START Listed records

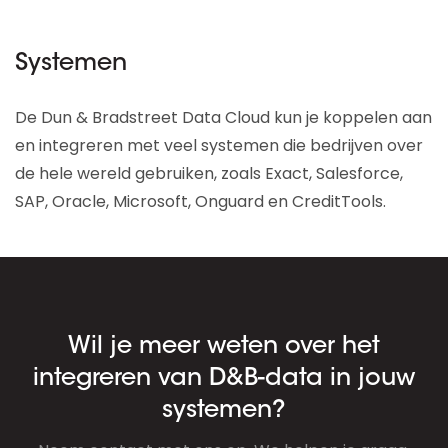
Systemen
De Dun & Bradstreet Data Cloud kun je koppelen aan
en integreren met veel systemen die bedrijven over
de hele wereld gebruiken, zoals Exact, Salesforce,
SAP, Oracle, Microsoft, Onguard en CreditTools.
Wil je meer weten over het
integreren van D&B-data in jouw
systemen?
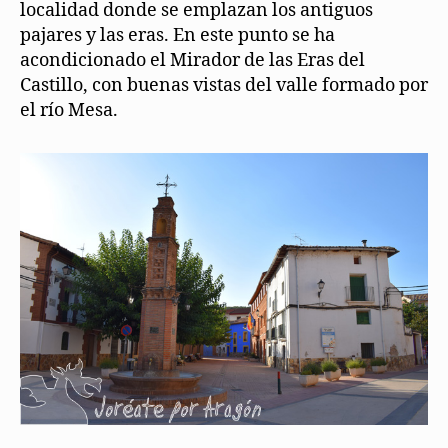
localidad donde se emplazan los antiguos
pajares y las eras. En este punto se ha
acondicionado el Mirador de las Eras del
Castillo, con buenas vistas del valle formado por
el río Mesa.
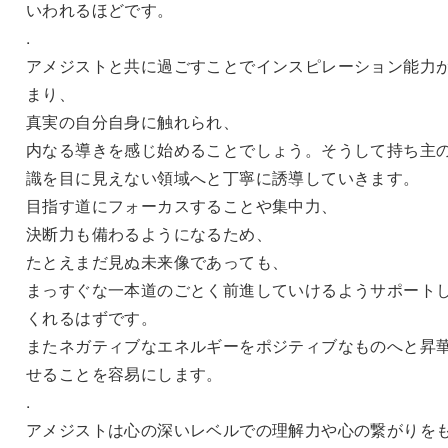
いわれるほどです。
.
アメジストと共に過ごすことでインスピレーション能力
まり、
真実の自分自身に触れられ、
内なる導きを感じ始めることでしょう。そうして持ち主
識を目に見えない領域へと丁寧に誘導していきます。
目指す道にフォーカスすることや集中力、
決断力も備わるようになるため、
たとえまだ見ぬ未来像であっても、
まっすぐな一本道のごとく前進していけるようサポート
くれるはずです。
またネガティブなエネルギーをポジティブなものへと昇
せることを容易にします。
.
アメジストは心の深いレベルでの理解力や心の繋がりを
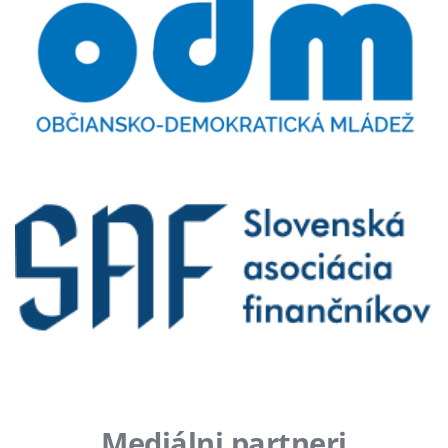
Mediálni partneri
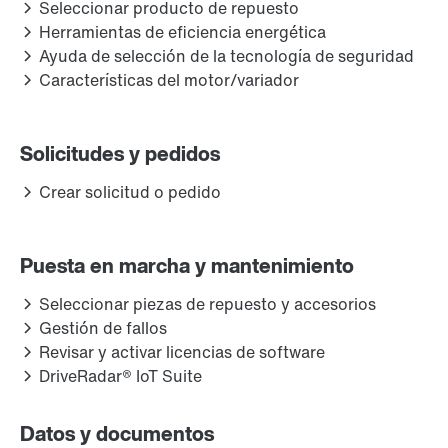
Seleccionar producto de repuesto
Herramientas de eficiencia energética
Ayuda de selección de la tecnología de seguridad
Características del motor/variador
Solicitudes y pedidos
Crear solicitud o pedido
Puesta en marcha y mantenimiento
Seleccionar piezas de repuesto y accesorios
Gestión de fallos
Revisar y activar licencias de software
DriveRadar® IoT Suite
Datos y documentos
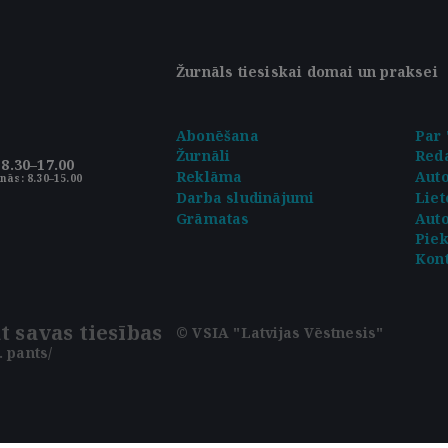
Žurnāls tiesiskai domai un praksei
Abonēšana
Par 
Žurnāli
Reda
8.30–17.00
Reklāma
Aut
nās: 8.30–15.00
Darba sludinājumi
Liet
Grāmatas
Auto
Pie
Kont
t savas tiesības
© VSIA "Latvijas Vēstnesis"
 pants/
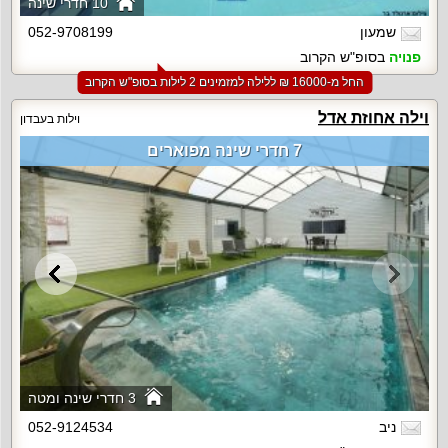
10 חדרי שינה
שמעון
052-9708199
פנויה
בסופ"ש הקרוב
החל מ-‏16000 ₪ ללילה למזמינים 2 לילות בסופ"ש הקרוב
וילה אחוזת אדל
וילות בעבדון
7 חדרי שינה מפוארים
3 חדרי שינה ומטה
ניב
052-9124534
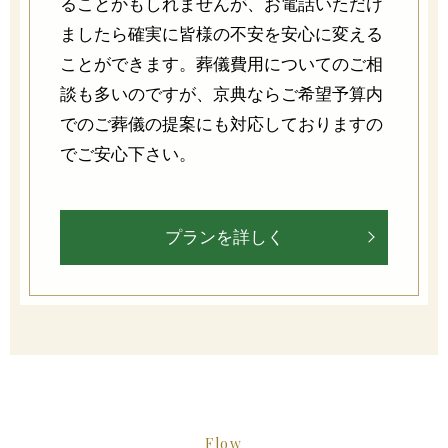
ることかもしれませんが、お電話いただけ
ましたら確実に皆様の不安を安心に変える
ことができます。葬儀費用についてのご相
談も多いのですが、京典ならご希望予算内
でのご葬儀の提案にも対応しておりますの
でご安心下さい。
プランを詳しく
Flow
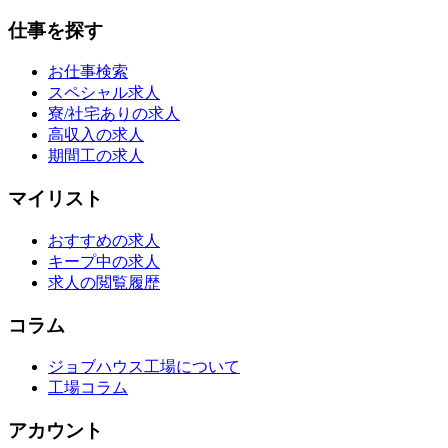
仕事を探す
お仕事検索
スペシャル求人
寮/社宅ありの求人
高収入の求人
期間工の求人
マイリスト
おすすめの求人
キープ中の求人
求人の閲覧履歴
コラム
ジョブハウス工場について
工場コラム
アカウント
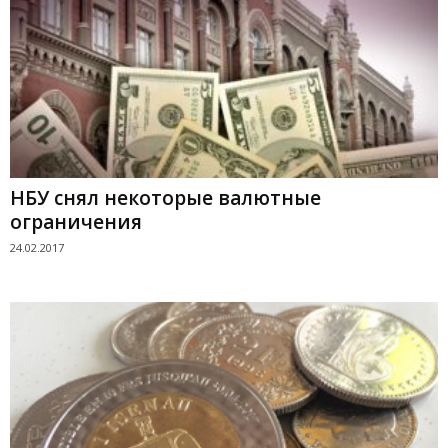
НБУ снял некоторые валютные
ограничения
24.02.2017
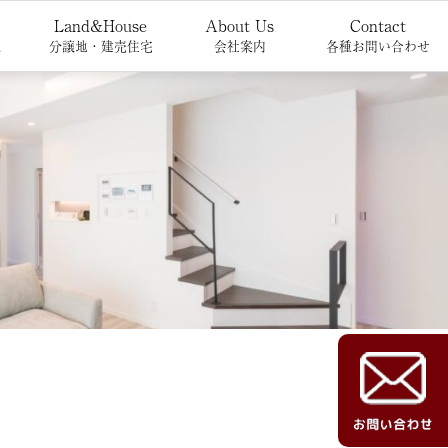
Land&House
About Us
Contact
報
分譲地・建売住宅
会社案内
各種お問い合わせ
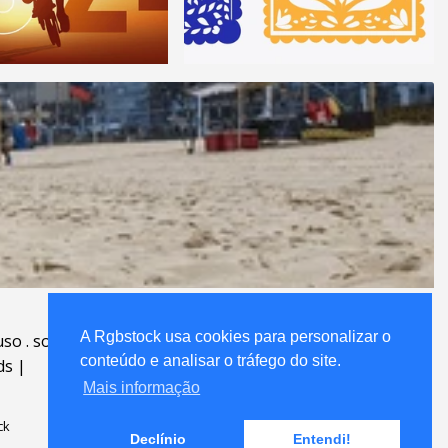
A Rgbstock usa cookies para personalizar o
A Rgbstock usa cookies para personalizar o
uso
.
sobre
.
conteúdo e analisar o tráfego do site.
conteúdo e analisar o tráfego do site.
ds
|
Mais informação
Mais informação
ck
Declínio
Declínio
Entendi!
Entendi!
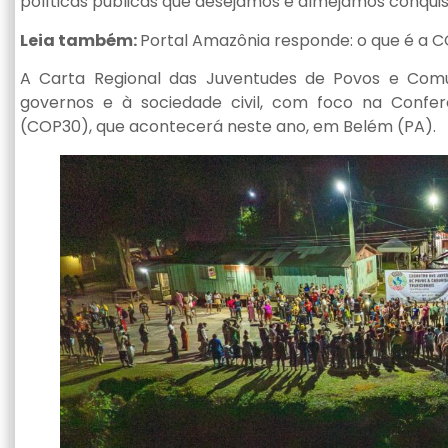
políticas públicas que desejamos e almejamos conquist
Leia também:
Portal Amazônia responde: o que é a 
A Carta Regional das Juventudes de Povos e Comuni
governos e à sociedade civil, com foco na Confe
(COP30), que acontecerá neste ano, em Belém (PA).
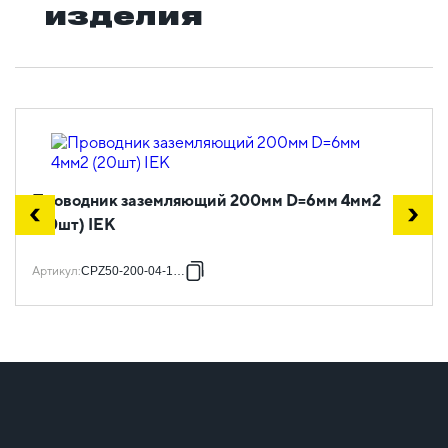
изделия
Проводник заземляющий 200мм D=6мм 4мм2
(20шт) IEK
Артикул
:
CPZ50-200-04-1-06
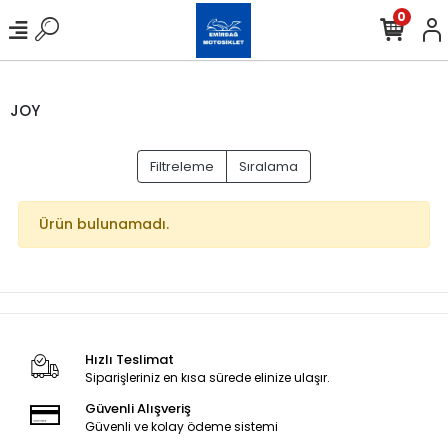
0
JOY
Filtreleme
Sıralama
Ürün bulunamadı.
Hızlı Teslimat
Siparişleriniz en kısa sürede elinize ulaşır.
Güvenli Alışveriş
Güvenli ve kolay ödeme sistemi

END Listed records

• _Exercise objective_: Whenever a line in the listing above includes the word "Güvenli", return that line.

• _Answer box_:
Güvenli Alışveriş
Güvenli ve kolay ödeme sistemi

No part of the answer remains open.